Martin Krygier m.krygier at unsw.edu.au
Fri Aug 22 10:38:30 AEST 2014


RE-REMINDER

The UNSW Network for Interdisciplinary Studies of Law
invites you to attend
an evening seminar:

Mariana Valverde

ON

The Myth of the Municipal Corporation: Local Government Assemblages

MONDAY, 25 AUGUST 2014
Dean's Board Room
2nd Floor
UNSW LAW SCHOOL

DRINKS: 5.30 - 6.00 pm
SEMINAR AND DISCUSSION: 6.00 - 8.00 pm
Would those interested in attending the seminar please let Martin Krygier (m.krygier at unsw.edu.au<mailto:m.krygier at unsw.edu.au>) know ahead of time.

ABSTRACT:
The Myth of the Municipal Corporation: Local Government Assemblages
Mariana Valverde

It is widely believed that contemporary public-private partnerships and special-purpose bodies delivering local infrastructure and services are recent, neoliberal inventions. While it is true that neoliberal political winds have encouraged local governance arrangements using private or quasi-private legal forms, as the literature on "planning by contract" outlines, historical research suggests that hybrid governance networks and one-off special authorities have played important roles for centuries. The long history of urban governance beyond the standard-issue municipal corporation also sheds new light on the conventional story about public and private corporations being sharply and permanently differentiated in the mid-nineteenth century. The efforts to standardize urban governance (e.g. the English Municipal Corporations Act of 1835) and to draw a line separating public, financially hampered corporations from private, less restricted corporations (e.g. the US Supreme Court 1819 decision in Dartmouth College) may have been more successful in the realm of doctrine (e.g. John Dillon's treatise than in practice. Thus, in regard to today's governance dilemmas, I would suggest that normative arguments about whether public-private partnerships are good or bad are less useful than historical and empirical research on the governance creativity through which a dizzying array of local authorities have been put together with surprisingly little regard for the conventional divides between public and private law and public and private interests.

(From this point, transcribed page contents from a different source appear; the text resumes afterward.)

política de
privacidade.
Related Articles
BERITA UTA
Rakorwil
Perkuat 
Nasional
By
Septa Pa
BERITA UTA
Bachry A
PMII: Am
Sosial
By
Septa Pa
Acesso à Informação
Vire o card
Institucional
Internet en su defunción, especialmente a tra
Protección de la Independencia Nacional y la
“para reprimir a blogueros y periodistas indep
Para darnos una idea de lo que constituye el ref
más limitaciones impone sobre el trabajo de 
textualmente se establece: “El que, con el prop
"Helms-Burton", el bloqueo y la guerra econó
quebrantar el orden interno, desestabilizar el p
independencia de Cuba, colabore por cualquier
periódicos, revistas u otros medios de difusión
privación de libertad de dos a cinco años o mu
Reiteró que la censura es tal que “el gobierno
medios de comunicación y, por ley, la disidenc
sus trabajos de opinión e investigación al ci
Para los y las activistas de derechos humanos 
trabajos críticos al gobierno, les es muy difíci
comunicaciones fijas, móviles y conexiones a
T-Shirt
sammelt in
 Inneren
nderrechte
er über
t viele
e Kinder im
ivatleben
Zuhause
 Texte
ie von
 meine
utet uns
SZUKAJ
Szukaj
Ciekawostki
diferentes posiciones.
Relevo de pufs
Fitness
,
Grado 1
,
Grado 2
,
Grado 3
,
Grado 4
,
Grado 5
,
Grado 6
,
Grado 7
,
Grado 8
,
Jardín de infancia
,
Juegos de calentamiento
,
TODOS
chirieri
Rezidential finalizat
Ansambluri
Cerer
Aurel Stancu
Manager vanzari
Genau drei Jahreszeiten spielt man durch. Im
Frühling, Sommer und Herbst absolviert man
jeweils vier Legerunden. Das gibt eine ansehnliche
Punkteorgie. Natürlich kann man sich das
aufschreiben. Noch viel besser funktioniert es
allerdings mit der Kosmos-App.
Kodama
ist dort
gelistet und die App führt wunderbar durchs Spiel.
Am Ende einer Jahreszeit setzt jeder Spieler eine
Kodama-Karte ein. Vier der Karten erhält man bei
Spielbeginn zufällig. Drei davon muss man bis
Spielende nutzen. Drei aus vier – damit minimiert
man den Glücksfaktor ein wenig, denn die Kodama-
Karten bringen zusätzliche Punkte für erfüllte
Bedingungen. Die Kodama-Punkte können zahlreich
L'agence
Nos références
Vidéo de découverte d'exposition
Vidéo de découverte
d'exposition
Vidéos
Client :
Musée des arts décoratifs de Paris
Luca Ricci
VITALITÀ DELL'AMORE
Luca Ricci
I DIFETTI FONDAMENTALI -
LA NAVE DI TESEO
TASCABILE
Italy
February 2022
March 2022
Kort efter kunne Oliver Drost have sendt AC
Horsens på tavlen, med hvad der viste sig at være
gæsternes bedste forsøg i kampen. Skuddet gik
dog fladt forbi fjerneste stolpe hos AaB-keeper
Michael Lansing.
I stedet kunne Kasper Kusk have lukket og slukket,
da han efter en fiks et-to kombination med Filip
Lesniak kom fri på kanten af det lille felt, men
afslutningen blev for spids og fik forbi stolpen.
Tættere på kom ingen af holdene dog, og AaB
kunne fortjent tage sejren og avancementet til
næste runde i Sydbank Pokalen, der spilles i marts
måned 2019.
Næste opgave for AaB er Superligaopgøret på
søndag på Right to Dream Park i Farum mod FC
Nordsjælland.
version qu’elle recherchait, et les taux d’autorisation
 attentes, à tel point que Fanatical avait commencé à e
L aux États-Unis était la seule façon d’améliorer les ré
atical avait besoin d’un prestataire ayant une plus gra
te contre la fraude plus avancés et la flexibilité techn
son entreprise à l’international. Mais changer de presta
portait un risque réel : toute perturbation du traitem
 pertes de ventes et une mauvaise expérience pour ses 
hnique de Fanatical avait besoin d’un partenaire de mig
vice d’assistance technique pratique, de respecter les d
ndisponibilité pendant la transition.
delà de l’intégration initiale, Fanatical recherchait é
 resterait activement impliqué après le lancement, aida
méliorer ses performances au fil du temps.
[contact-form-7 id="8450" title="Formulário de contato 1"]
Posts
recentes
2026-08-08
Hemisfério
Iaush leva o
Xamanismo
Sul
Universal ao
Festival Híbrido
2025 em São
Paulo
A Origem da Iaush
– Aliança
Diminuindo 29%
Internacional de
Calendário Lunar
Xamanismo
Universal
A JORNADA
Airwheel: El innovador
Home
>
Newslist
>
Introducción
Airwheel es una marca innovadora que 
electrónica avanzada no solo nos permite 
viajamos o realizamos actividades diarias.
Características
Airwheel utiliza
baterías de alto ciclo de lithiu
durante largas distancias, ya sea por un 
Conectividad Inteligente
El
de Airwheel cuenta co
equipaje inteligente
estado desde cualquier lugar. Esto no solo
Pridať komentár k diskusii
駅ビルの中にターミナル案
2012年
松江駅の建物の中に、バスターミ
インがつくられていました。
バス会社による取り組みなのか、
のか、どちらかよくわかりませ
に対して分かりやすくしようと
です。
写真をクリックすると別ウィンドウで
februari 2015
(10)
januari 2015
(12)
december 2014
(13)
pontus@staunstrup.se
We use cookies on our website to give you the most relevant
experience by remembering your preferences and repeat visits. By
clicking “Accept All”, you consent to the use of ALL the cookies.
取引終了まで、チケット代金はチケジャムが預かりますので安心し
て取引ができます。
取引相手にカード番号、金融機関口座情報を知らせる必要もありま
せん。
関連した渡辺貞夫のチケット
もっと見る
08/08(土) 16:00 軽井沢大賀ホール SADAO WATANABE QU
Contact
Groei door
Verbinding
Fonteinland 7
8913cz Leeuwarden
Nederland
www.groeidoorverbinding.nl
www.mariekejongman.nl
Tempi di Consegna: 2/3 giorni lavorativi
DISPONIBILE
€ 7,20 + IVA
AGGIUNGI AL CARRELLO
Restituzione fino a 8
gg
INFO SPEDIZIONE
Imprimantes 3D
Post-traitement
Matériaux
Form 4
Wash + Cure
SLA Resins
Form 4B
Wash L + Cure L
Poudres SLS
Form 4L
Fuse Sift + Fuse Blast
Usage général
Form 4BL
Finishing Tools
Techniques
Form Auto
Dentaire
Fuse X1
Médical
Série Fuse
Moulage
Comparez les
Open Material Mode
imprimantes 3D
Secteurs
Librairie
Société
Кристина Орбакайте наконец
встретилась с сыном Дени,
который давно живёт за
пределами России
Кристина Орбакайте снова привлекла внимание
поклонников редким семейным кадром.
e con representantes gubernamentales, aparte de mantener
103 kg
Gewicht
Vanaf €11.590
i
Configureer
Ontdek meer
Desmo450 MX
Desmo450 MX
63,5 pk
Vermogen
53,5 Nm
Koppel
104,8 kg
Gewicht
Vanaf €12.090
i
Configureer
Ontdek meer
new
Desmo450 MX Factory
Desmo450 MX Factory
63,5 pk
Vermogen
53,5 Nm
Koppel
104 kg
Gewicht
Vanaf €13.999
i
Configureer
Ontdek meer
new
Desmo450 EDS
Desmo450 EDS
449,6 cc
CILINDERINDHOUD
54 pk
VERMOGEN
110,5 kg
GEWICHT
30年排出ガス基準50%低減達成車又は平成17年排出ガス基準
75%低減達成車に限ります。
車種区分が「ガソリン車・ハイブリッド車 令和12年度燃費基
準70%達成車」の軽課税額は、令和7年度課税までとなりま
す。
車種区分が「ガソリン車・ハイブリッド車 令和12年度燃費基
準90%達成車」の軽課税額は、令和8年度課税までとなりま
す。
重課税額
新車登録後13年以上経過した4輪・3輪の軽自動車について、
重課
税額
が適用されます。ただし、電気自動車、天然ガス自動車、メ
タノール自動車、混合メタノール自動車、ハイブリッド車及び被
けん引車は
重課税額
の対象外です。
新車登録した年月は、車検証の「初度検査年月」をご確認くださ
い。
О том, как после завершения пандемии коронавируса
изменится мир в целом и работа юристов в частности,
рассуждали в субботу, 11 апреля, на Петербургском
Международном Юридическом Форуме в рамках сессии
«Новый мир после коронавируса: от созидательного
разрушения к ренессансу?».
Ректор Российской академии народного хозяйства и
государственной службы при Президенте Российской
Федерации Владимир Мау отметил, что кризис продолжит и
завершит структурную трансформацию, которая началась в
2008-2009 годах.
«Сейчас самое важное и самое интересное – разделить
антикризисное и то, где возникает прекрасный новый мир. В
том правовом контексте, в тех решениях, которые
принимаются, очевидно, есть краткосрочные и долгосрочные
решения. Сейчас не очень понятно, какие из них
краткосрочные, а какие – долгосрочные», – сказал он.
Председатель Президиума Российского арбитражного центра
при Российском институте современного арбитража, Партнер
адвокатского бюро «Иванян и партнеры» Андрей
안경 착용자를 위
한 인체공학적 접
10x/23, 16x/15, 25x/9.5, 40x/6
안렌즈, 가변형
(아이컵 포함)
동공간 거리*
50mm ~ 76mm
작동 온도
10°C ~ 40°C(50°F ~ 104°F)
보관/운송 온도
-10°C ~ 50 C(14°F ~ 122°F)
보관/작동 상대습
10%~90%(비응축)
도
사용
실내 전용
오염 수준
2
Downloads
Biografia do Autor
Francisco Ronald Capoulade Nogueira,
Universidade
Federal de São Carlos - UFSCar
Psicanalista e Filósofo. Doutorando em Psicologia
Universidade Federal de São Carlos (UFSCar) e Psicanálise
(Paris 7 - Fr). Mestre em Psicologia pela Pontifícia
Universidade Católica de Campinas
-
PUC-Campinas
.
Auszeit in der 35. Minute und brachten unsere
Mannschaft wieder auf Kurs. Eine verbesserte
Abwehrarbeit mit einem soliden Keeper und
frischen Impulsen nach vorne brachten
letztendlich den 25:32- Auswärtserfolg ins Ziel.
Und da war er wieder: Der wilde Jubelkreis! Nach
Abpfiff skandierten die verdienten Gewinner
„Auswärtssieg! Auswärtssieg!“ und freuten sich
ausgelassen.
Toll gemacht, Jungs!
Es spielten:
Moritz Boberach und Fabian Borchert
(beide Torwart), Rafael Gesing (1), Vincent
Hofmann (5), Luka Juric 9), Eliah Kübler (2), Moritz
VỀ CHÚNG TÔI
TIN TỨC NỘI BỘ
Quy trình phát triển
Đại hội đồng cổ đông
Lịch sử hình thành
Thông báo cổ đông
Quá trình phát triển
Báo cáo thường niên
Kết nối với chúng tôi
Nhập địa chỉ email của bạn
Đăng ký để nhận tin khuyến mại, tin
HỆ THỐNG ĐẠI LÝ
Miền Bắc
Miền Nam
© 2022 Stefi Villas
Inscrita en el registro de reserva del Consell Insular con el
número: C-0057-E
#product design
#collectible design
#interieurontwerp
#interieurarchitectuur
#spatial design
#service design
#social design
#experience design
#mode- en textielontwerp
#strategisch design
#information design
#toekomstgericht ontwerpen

A preliminary working draft of the paper is attached, including some explanatory notes by way of background.

SPEAKER:

The University of Toronto's Professor Mariana Valverde<http://individual.utoronto.ca/marianavalverde/> came to legal studies not through academic study but via a feminist engagement with sexuality and the law. Recently she has mainly done research on urban law and governance, historically and in the present. She is the author of six sole-authored books, six co-edited collections, about 50 refereed journal articles, and various research reports and popular publications; she has twice won the Law and Society Association's Jacob award, its main book prize. She teaches theory, sociolegal studies, and sexuality studies at the University of Toronto, and has written extensively on theoretical questions, particularly Nietzsche, actor-network theory, and the use of Foucaultian tools in legal studies. Her book Chronotopes of Law: Jurisdiction, Scale and Governance<http://www.routledge.com/books/details/9780415715584/> will be published by Glasshouse/Routledge in the winter of 2014. This shows how Bakthin's work on dialogsm and spatiotemporality can be used to overcome legal studies' current tendency to separate spatial analyses from theorizations of temporality, and in the process wholly neglecting jurisdiction.